▶ Extracted data entries
★ ★ ★ ★ ★
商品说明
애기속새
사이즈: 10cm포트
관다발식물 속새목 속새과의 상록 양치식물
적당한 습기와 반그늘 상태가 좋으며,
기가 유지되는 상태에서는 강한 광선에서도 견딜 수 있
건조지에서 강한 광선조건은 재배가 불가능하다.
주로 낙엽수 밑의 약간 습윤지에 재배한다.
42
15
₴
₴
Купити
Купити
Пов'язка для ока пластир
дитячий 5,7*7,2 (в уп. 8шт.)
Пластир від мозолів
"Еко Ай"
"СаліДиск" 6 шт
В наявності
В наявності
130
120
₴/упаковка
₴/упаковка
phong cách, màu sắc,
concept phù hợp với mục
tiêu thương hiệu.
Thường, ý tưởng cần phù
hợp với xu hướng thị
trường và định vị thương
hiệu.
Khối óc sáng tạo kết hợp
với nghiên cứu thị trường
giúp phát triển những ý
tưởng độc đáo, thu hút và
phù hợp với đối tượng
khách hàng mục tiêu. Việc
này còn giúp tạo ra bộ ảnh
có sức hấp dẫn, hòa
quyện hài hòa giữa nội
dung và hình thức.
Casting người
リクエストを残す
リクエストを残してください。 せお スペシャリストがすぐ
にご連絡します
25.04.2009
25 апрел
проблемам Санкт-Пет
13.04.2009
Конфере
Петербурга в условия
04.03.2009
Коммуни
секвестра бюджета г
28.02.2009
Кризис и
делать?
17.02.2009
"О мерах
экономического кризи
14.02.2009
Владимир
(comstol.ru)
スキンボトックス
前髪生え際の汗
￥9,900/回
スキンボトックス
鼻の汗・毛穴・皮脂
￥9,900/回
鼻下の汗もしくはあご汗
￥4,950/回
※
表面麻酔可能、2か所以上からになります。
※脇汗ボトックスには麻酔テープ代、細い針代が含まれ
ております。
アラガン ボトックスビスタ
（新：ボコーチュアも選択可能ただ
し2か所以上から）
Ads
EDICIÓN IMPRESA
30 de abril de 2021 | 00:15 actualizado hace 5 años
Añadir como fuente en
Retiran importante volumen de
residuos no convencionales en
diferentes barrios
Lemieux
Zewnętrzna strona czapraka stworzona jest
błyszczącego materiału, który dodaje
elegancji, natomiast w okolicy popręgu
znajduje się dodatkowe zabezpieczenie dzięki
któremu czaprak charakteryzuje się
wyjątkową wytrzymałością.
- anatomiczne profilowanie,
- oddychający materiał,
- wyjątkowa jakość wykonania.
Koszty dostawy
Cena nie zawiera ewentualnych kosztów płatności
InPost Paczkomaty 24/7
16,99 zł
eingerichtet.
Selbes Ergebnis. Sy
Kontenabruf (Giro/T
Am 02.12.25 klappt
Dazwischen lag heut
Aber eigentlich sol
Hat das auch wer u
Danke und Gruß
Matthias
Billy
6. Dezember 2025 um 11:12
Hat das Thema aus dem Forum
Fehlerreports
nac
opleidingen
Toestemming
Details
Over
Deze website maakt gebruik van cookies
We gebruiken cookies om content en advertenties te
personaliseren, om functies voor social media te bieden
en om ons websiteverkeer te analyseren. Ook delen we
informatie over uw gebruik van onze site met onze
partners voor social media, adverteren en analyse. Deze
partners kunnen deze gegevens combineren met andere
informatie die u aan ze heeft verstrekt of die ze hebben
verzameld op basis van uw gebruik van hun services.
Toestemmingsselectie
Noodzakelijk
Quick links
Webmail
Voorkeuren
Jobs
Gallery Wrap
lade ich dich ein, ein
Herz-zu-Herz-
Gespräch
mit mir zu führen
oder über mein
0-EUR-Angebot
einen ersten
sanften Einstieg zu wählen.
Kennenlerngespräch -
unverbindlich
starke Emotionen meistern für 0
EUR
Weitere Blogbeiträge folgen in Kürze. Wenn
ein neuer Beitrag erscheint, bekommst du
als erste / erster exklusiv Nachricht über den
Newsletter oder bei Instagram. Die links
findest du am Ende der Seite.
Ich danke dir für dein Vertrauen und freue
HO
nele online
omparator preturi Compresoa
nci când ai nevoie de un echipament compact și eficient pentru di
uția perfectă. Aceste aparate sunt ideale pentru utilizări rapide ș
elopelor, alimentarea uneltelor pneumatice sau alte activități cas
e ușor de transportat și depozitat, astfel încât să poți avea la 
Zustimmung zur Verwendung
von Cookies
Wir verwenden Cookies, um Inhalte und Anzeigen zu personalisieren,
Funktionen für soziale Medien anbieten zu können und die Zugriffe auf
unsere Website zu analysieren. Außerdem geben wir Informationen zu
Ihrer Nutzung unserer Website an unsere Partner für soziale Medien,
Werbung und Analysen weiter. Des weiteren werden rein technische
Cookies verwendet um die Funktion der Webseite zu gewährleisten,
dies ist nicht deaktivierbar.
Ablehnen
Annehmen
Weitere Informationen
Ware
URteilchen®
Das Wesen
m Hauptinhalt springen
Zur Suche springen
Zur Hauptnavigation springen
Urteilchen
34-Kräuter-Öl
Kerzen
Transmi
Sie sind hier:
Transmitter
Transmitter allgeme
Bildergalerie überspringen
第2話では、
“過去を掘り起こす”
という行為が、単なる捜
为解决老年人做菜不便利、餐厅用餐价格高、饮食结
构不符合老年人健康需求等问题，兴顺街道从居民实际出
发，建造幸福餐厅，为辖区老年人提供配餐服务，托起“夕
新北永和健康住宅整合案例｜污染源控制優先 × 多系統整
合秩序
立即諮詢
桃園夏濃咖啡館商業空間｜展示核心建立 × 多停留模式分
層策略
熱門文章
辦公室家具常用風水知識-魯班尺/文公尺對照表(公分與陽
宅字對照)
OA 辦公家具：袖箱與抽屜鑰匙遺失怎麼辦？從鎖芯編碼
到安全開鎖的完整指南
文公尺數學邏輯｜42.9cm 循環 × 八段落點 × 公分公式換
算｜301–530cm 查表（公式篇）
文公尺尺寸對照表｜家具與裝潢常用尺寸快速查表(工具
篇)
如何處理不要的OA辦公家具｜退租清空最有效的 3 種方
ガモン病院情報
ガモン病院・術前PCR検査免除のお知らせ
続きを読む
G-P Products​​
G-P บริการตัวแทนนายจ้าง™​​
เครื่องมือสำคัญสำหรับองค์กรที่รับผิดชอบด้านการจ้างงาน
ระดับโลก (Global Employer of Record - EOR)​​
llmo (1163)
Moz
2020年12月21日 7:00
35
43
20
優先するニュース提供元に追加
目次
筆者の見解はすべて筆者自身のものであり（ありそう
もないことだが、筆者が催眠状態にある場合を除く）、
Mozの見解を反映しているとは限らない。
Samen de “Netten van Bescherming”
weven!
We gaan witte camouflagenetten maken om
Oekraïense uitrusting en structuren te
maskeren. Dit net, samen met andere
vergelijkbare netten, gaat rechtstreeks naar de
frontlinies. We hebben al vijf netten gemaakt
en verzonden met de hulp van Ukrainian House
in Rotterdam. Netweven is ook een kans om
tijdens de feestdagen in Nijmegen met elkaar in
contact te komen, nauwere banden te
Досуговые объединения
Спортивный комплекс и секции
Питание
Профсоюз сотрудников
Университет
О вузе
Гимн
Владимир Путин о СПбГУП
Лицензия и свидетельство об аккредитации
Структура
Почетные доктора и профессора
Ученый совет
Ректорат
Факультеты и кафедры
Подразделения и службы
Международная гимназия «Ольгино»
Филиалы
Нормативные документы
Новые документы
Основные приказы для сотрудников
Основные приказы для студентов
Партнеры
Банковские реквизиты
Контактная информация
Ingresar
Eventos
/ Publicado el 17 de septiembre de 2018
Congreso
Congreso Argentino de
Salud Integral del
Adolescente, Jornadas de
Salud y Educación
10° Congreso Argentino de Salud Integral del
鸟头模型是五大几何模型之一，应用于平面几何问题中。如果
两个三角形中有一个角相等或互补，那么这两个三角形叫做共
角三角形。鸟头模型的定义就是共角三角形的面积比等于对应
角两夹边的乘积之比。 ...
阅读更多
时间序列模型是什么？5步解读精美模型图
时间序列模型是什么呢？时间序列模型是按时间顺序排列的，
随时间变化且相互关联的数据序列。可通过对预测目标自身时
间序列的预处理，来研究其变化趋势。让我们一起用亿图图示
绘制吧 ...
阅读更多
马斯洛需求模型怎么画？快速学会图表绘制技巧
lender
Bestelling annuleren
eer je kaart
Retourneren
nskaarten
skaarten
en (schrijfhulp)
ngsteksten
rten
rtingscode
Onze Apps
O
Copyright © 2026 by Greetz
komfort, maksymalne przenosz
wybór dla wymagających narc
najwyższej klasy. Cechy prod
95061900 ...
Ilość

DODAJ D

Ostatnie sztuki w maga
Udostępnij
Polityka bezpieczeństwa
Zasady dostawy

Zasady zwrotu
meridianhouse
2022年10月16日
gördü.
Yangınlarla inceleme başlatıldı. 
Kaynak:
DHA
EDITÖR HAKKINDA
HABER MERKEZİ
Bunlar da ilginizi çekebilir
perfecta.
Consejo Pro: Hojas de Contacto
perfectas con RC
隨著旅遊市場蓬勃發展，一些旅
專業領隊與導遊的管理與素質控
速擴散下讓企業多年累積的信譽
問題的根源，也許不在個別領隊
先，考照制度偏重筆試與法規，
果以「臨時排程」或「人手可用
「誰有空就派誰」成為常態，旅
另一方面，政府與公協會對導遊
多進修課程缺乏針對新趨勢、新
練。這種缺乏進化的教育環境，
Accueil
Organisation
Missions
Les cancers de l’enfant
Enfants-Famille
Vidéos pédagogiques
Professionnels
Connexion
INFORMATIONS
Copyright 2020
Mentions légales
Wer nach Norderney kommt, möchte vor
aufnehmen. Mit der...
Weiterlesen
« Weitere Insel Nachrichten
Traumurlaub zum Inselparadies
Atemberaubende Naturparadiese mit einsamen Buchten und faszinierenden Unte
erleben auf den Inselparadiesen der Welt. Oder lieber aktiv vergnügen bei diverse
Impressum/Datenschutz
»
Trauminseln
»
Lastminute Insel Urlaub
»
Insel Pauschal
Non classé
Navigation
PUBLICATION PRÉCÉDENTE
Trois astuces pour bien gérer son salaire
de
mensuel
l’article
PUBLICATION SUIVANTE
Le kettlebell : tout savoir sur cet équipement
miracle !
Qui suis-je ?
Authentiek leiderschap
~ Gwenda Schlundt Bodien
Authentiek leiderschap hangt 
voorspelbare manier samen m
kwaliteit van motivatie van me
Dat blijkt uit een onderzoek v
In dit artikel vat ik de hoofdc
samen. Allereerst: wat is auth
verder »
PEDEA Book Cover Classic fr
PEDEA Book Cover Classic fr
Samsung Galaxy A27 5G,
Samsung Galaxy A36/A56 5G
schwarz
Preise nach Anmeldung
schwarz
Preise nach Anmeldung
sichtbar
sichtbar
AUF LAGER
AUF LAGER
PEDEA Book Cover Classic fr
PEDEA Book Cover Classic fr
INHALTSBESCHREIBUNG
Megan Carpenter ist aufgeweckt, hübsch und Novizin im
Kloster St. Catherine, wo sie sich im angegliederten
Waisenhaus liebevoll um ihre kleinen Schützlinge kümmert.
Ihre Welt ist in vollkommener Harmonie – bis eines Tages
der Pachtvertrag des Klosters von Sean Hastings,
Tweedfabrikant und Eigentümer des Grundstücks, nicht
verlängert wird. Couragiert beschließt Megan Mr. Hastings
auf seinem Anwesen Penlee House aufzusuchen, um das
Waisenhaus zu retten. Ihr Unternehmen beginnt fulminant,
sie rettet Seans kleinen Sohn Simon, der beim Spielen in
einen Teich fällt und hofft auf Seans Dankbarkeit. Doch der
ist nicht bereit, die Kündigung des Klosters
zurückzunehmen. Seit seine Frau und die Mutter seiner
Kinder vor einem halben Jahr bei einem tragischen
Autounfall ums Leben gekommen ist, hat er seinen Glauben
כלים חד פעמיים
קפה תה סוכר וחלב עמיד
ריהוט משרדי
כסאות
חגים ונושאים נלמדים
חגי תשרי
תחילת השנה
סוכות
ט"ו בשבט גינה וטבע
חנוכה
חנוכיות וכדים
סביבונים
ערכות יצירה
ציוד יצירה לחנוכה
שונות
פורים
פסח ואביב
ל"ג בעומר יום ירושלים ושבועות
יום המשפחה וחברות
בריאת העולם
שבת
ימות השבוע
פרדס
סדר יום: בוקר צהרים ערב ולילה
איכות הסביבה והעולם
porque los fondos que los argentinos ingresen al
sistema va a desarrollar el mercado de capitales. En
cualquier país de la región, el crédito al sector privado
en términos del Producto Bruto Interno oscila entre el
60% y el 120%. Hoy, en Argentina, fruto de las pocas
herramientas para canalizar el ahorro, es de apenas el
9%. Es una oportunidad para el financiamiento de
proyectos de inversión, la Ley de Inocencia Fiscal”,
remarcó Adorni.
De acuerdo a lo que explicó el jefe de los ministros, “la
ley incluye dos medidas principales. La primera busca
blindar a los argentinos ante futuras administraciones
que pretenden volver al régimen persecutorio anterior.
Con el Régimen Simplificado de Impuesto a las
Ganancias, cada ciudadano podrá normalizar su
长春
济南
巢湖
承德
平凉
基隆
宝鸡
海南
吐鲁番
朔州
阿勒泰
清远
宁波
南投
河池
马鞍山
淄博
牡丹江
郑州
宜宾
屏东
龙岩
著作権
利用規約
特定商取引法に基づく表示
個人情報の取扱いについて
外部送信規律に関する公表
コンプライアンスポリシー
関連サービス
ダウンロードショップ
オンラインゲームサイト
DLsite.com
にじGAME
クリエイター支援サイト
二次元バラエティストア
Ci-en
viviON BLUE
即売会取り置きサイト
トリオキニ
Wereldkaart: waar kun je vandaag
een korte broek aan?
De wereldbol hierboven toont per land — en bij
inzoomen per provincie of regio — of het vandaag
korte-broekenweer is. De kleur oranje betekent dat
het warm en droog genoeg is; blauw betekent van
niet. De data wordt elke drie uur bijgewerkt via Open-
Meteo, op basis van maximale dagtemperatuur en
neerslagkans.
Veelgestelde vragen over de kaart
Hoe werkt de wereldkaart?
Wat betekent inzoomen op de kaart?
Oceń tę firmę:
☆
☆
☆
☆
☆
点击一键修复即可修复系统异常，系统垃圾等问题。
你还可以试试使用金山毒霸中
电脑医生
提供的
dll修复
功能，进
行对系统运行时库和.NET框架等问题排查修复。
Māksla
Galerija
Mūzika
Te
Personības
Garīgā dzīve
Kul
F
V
★ ★ ★ ★ ★
▶ Exercise description
From the entries, report every line in which the string "Waisenhaus" occurs.

▶ Solution for this exercise
Waisenhaus liebevoll um ihre kleinen Schützlinge kümmert.
Waisenhaus zu retten. Ihr Unternehmen beginnt fulminant,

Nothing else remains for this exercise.